AIM OF THE EXERCISE: Wherever a line in the records below contains "AUGUST", copy that line.

TASK DATA:

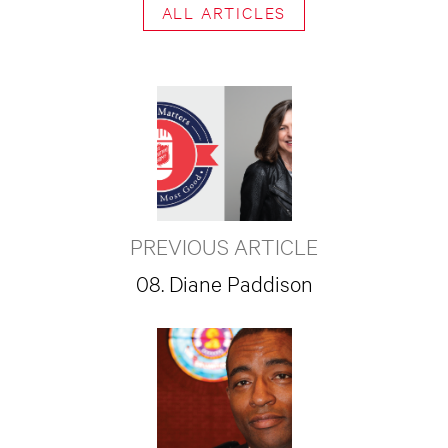
ALL ARTICLES
PREVIOUS ARTICLE
08. Diane Paddison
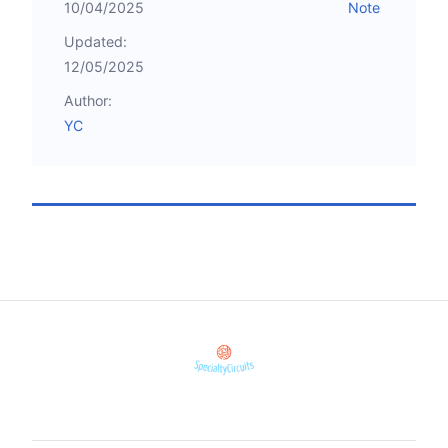
10/04/2025
Note
Updated:
12/05/2025
Author:
YC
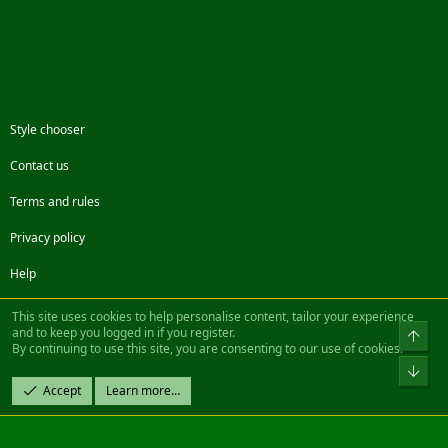
Style chooser
Contact us
Terms and rules
Privacy policy
Help
Facebook
Twitter
Steam
Contact us
RSS
This site uses cookies to help personalise content, tailor your experience
and to keep you logged in if you register.
Top
By continuing to use this site, you are consenting to our use of cookies.
®
Community platform by XenForo
© 2010-2022 XenForo Ltd.
Bot
Design by:
Pixel Exit
Accept
Learn more…
|| ©2003-2023 Freddy. All Rights Reserved.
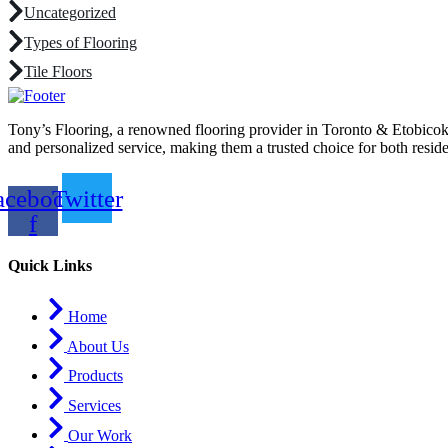
Uncategorized
Types of Flooring
Tile Floors
Tony’s Flooring, a renowned flooring provider in Toronto & Etobicoke, 
and personalized service, making them a trusted choice for both resid
acebook-
Twitter
f
Quick Links
Home
About Us
Products
Services
Our Work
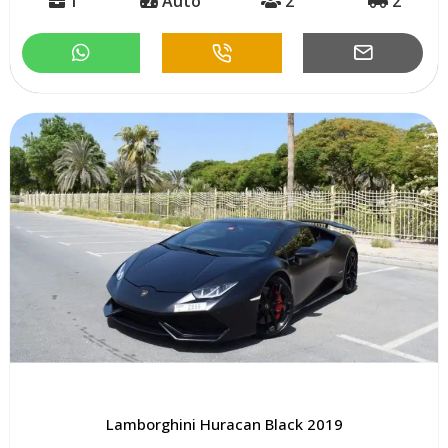
1
Auto
2
2
Lamborghini Huracan Black 2019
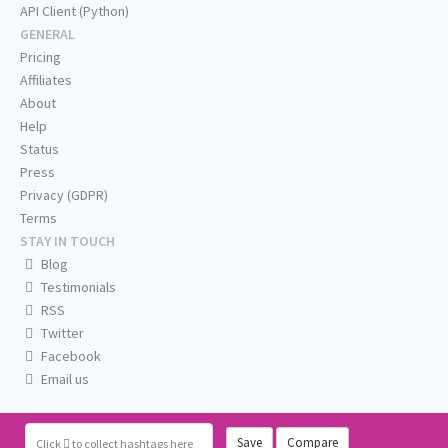
API Client (Python)
GENERAL
Pricing
Affiliates
About
Help
Status
Press
Privacy (GDPR)
Terms
STAY IN TOUCH
Blog
Testimonials
RSS
Twitter
Facebook
Email us
Save
Compare
Click
to collect hashtags here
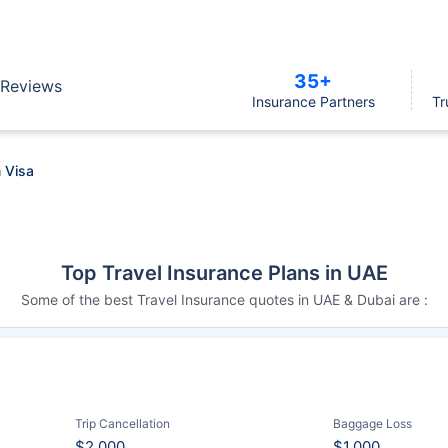
35+
Reviews
Insurance Partners
Tr
 Visa
Top Travel Insurance Plans in UAE
Some of the best Travel Insurance quotes in UAE & Dubai are :
Trip Cancellation
Baggage Loss
$2,000
$1,000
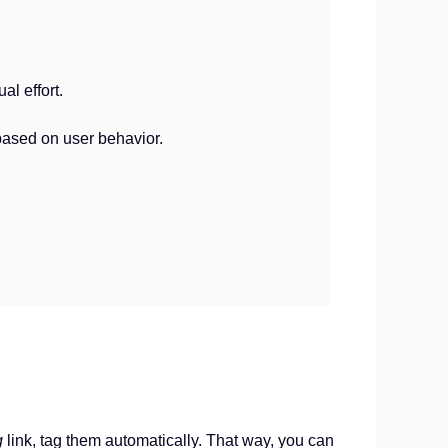
l effort.
based on user behavior.
g
link, tag them automatically. That way, you can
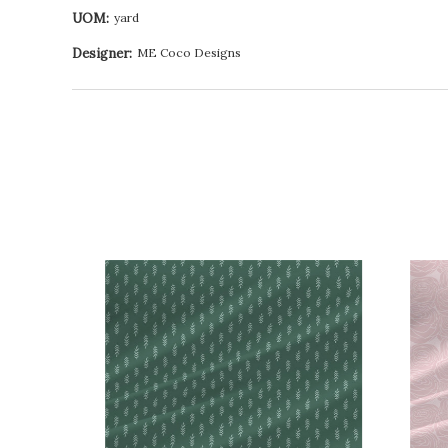
UOM:
yard
Designer:
ME Coco Designs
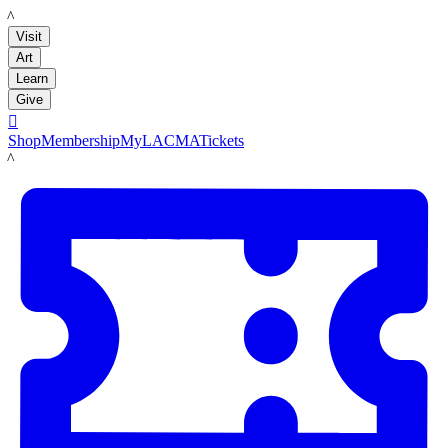
LACMA
Visit
Art
Learn
Give

Shop
Membership
MyLACMA
Tickets
LACMA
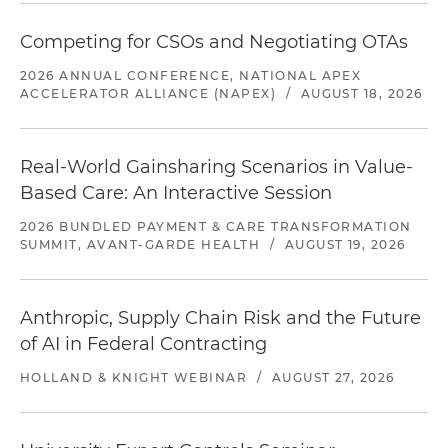
Competing for CSOs and Negotiating OTAs
2026 ANNUAL CONFERENCE, NATIONAL APEX
ACCELERATOR ALLIANCE (NAPEX)
/
AUGUST 18, 2026
Real-World Gainsharing Scenarios in Value-
Based Care: An Interactive Session
2026 BUNDLED PAYMENT & CARE TRANSFORMATION
SUMMIT, AVANT-GARDE HEALTH
/
AUGUST 19, 2026
Anthropic, Supply Chain Risk and the Future
of AI in Federal Contracting
HOLLAND & KNIGHT WEBINAR
/
AUGUST 27, 2026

RESPONSE AREA:
AUGUST 18, 2026
AUGUST 19, 2026
AUGUST 27, 2026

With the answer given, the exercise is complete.